Ch 73: Opening a Survival School Before the Zombie Outbreak

The elite class would one day fight zombies at close range.
Even the slightest mercy toward an enemy could lead to irreversible consequences.

Because of that, throughout the entire training process, Fu Qing taught them every combat technique she knew without reservation. The only thing she never taught them was how to hold back.

After several months, their fighting styles grew increasingly aggressive. Even while simply walking around campus, attending class, or eating, as long as they were not actively talking to others, an intimidating aura clung to them, impossible to conceal.

If they had not still lived among roommates, constantly surrounded by companions in collective dorm life, Fu Qing would have worried about their psychological state.

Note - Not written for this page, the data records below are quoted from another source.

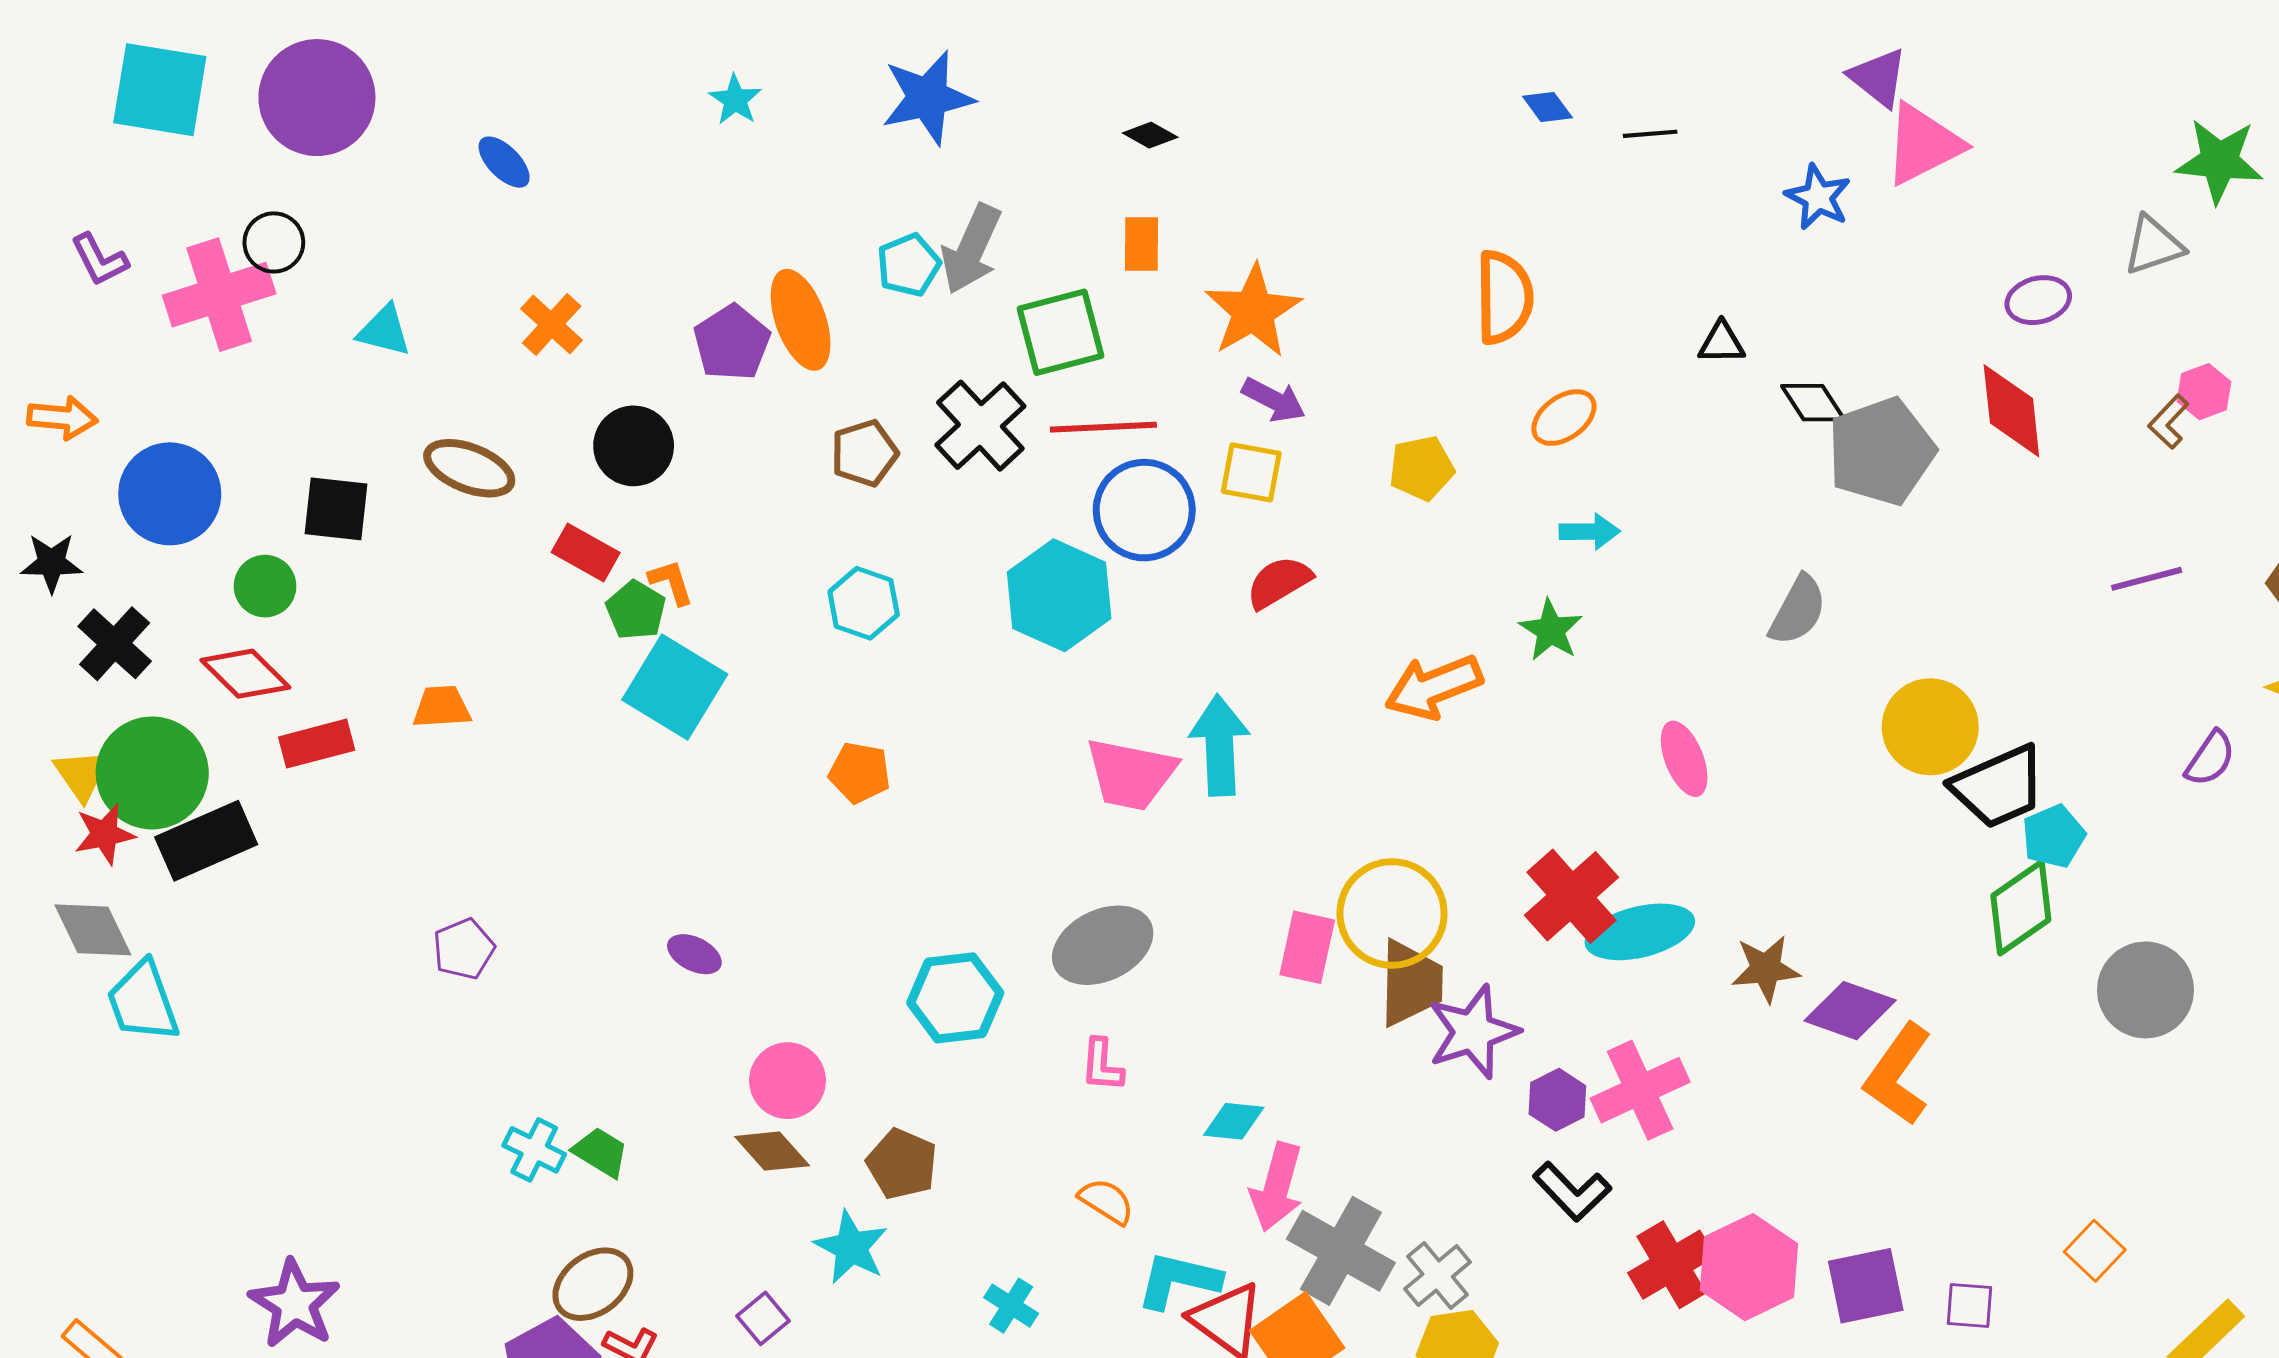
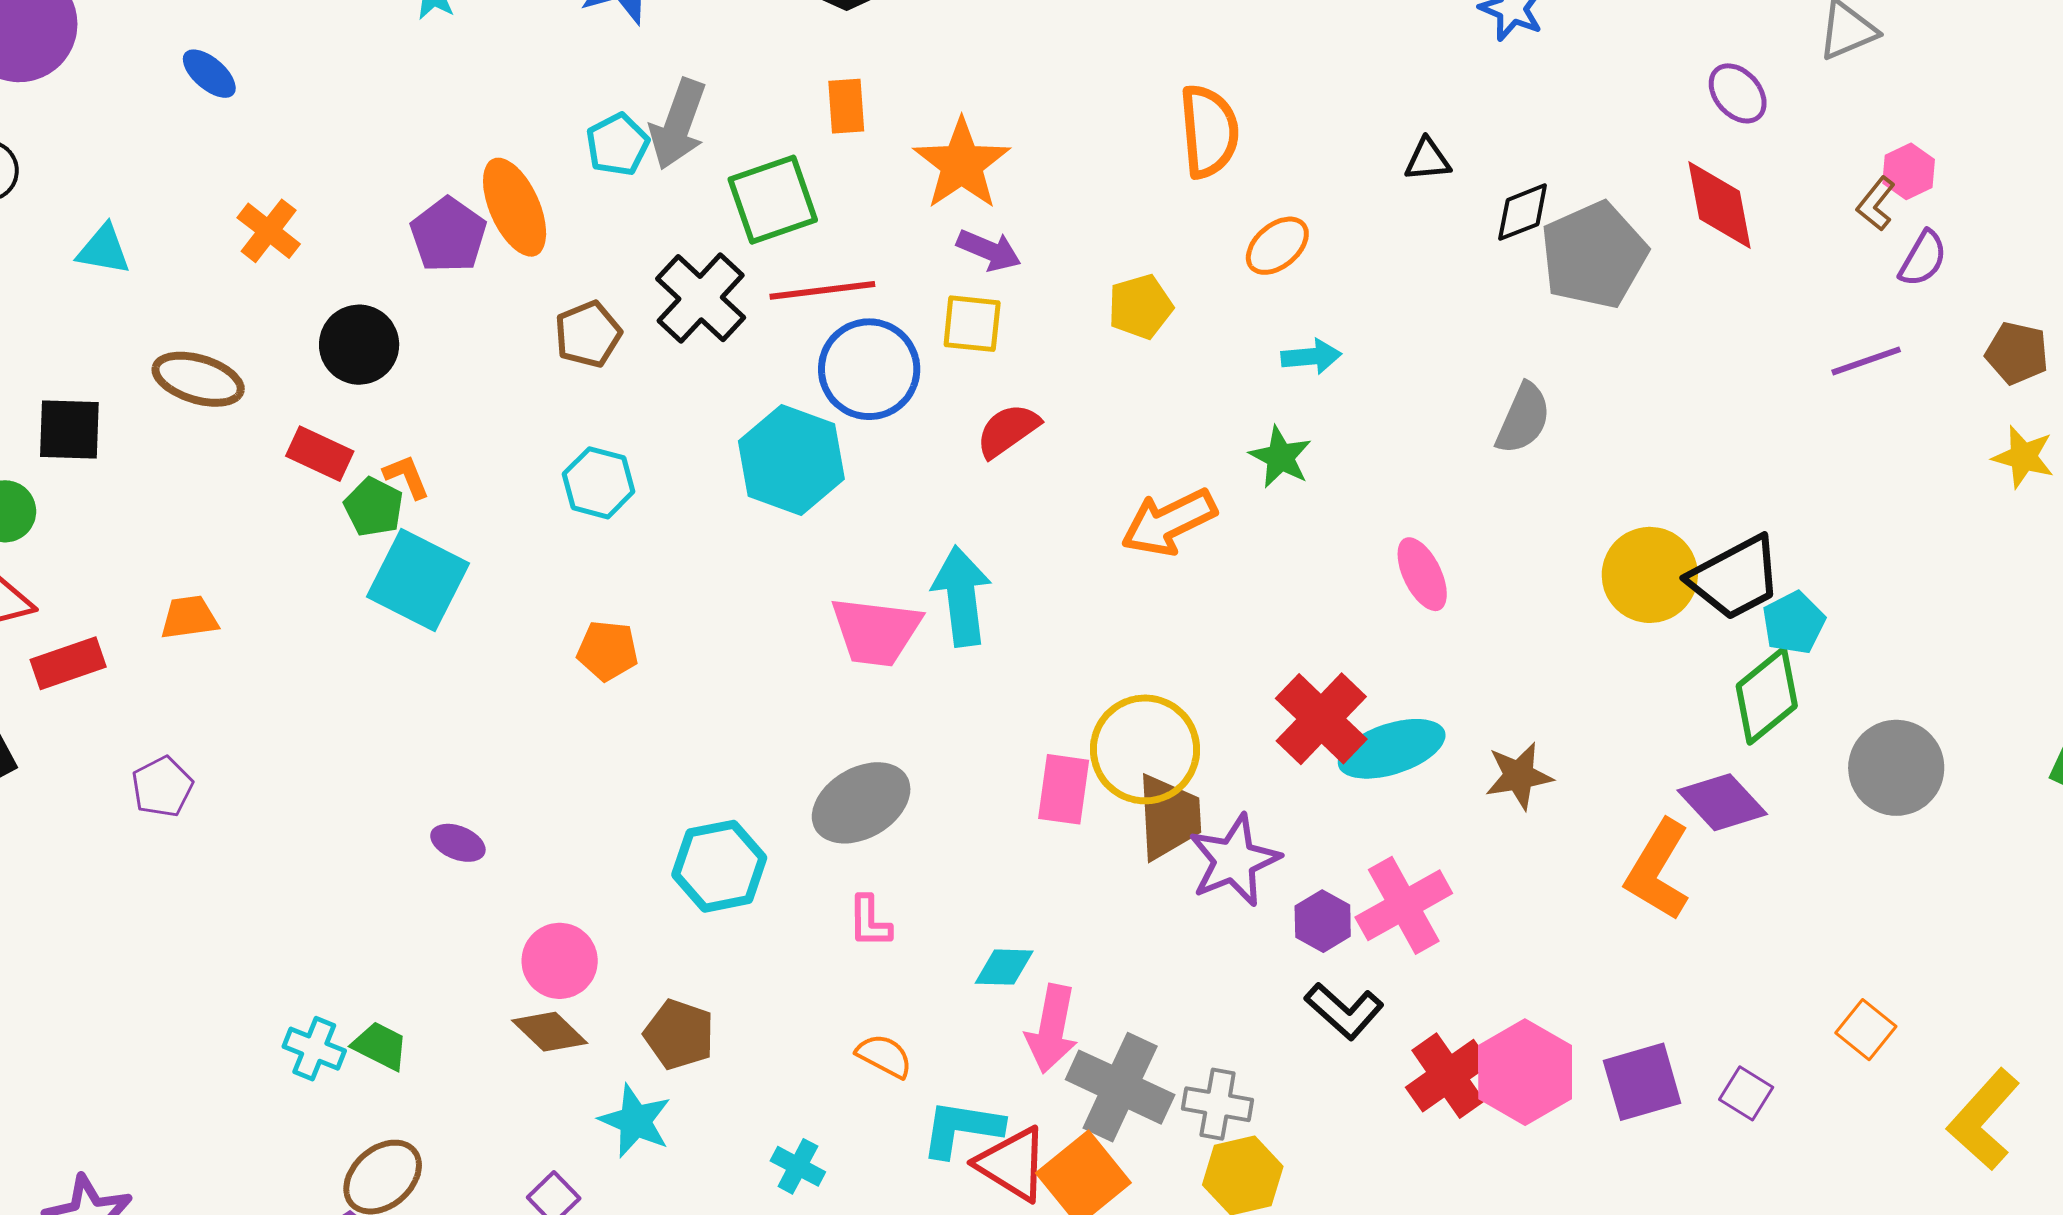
purple ellipse: (2038, 300) -> (1738, 93), turned 68
black diamond: (1813, 403) -> (1523, 212), turned -74
yellow circle: (1930, 727) -> (1650, 575), moved
purple semicircle: (2210, 759) -> (1923, 259), moved
purple pentagon: (464, 949) -> (162, 787), moved
purple diamond: (1850, 1011) -> (1722, 802), moved, turned 32
gray cross: (1438, 1276) -> (1218, 1104), turned -36
purple square: (1969, 1306) -> (1746, 1093), turned 32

Even when they deliberately restrained themselves in daily life, they were already like this. When they fully unleashed themselves in combat, the effect was even more pronounced.

Afraid they might lose control and accidentally injure one another, Fu Qing established a rule: all armed combat must take place inside the simulation pods.

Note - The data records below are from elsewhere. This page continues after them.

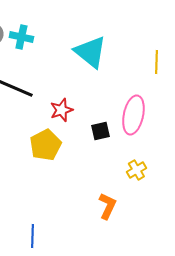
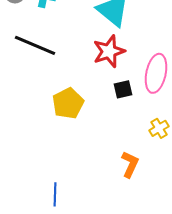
red star: (61, 110) -> (109, 51), moved, size x1.4

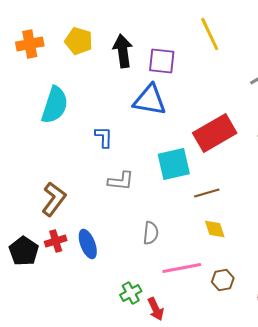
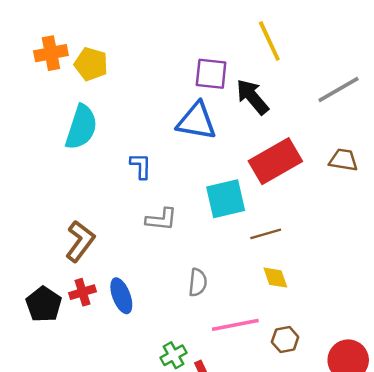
yellow pentagon: (79, 41) -> (91, 64), moved
black arrow: (123, 51) -> (252, 97), moved, turned -32

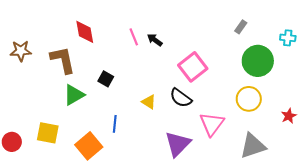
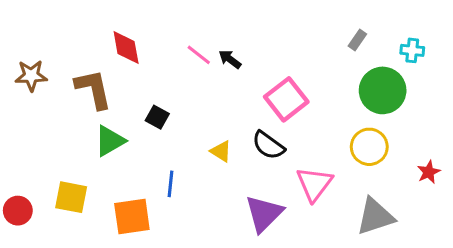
pink line: (134, 37) -> (199, 55), turned -30
cyan cross: (288, 38) -> (412, 50), moved
orange square: (89, 146) -> (132, 217), turned 32

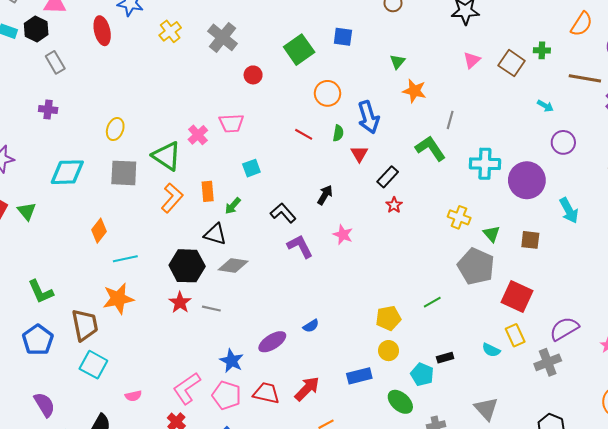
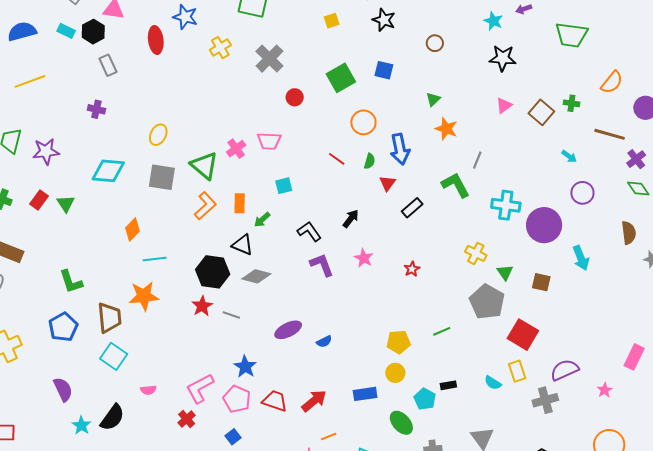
red star: (394, 205) -> (412, 269), moved
purple ellipse: (272, 342) -> (288, 330), moved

After lunch, everyone returned briefly to rest and recover, then quickly gathered in the room containing the simulation combat capsules.

Fu Qing arrived last and lay down in a pod together with the thirteen students.

Once it detected a user, the pod automatically shifted from a forty-five-degree incline into a flat position. The upper and lower shells slowly closed, and a familiar, faint mechanical hum sounded beside her ears.

The interior was soft and comfortable. Specialized materials adjusted automatically to each user’s body shape, allowing even long sessions without discomfort.

Her limbs were secured in place. Countless sensors connected to nerve endings, transmitting realistic sensations. A helmet-like device enclosed her head…

Fu Qing had used simulation pods dozens, if not hundreds, of times. Activation, neural connection, helmet placement, every step was second nature.

But this time, she immediately sensed something was wrong.

After the helmet locked into place, a persistent stabbing pain spread across her temples. Fine and needlelike, not intense but continuous, like a mild electrical leak.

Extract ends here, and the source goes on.